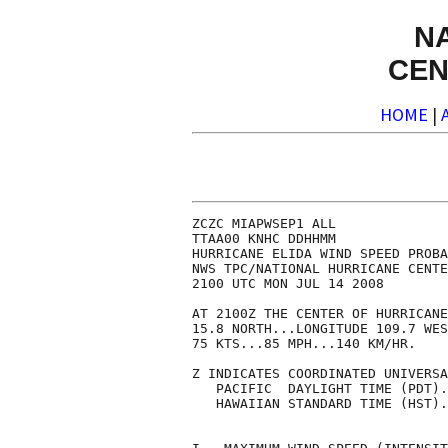
N
CEN
HOME
|
ZCZC MIAPWSEP1 ALL              
TTAA00 KNHC DDHHMM              
HURRICANE ELIDA WIND SPEED PROBA
NWS TPC/NATIONAL HURRICANE CENTE
2100 UTC MON JUL 14 2008        
AT 2100Z THE CENTER OF HURRICANE
15.8 NORTH...LONGITUDE 109.7 WES
75 KTS...85 MPH...140 KM/HR.    
Z INDICATES COORDINATED UNIVERSA
   PACIFIC  DAYLIGHT TIME (PDT).
   HAWAIIAN STANDARD TIME (HST).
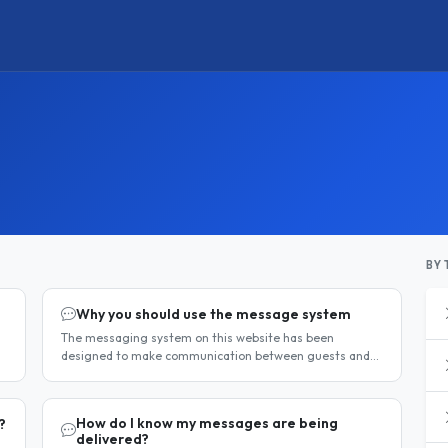
BY 
Why you should use the message system
The messaging system on this website has been
designed to make communication between guests and
hosts simple, safe, and centralised. We strongly
encourage all members to use it...
How do I know my messages are being
?
delivered?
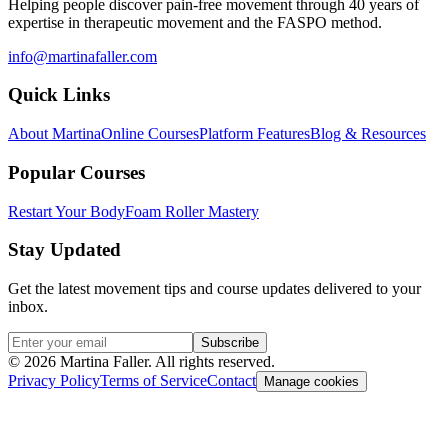
Helping people discover pain-free movement through 40 years of
expertise in therapeutic movement and the FASPO method.
info@martinafaller.com
Quick Links
About Martina
Online Courses
Platform Features
Blog & Resources
Popular Courses
Restart Your Body
Foam Roller Mastery
Stay Updated
Get the latest movement tips and course updates delivered to your
inbox.
Subscribe
©
2026
Martina Faller. All rights reserved.
Privacy Policy
Terms of Service
Contact
Manage cookies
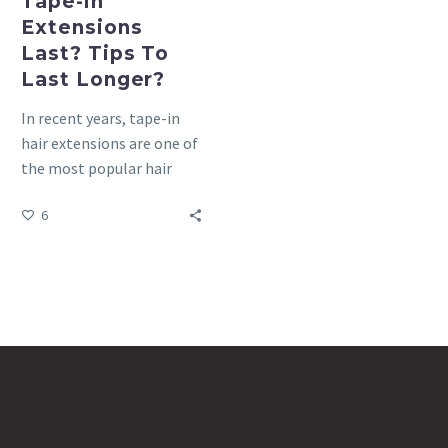
Tape-in
Extensions
Last? Tips To
Last Longer?
In recent years, tape-in
hair extensions are one of
the most popular hair
extensions on the market
6
because they are…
-----
WORK ITEM —
Leave the pictures out and please restate exactly the lines running from the start of the material through the one with "Blog & Resources".

SOLUTION TO THE PROBLEM —
N
CEN
HOME
|
ZCZC MIAPWSEP1 ALL              
TTAA00 KNHC DDHHMM              
HURRICANE ELIDA WIND SPEED PROBA
NWS TPC/NATIONAL HURRICANE CENTE
2100 UTC MON JUL 14 2008        
AT 2100Z THE CENTER OF HURRICANE
15.8 NORTH...LONGITUDE 109.7 WES
75 KTS...85 MPH...140 KM/HR.    
Z INDICATES COORDINATED UNIVERSA
   PACIFIC  DAYLIGHT TIME (PDT).
   HAWAIIAN STANDARD TIME (HST).
BY 
Why you should use the message system
The messaging system on this website has been
designed to make communication between guests and
hosts simple, safe, and centralised. We strongly
encourage all members to use it...
How do I know my messages are being
?
delivered?
Helping people discover pain-free movement through 40 years of
expertise in therapeutic movement and the FASPO method.
info@martinafaller.com
Quick Links
About Martina
Online Courses
Platform Features
Blog & Resources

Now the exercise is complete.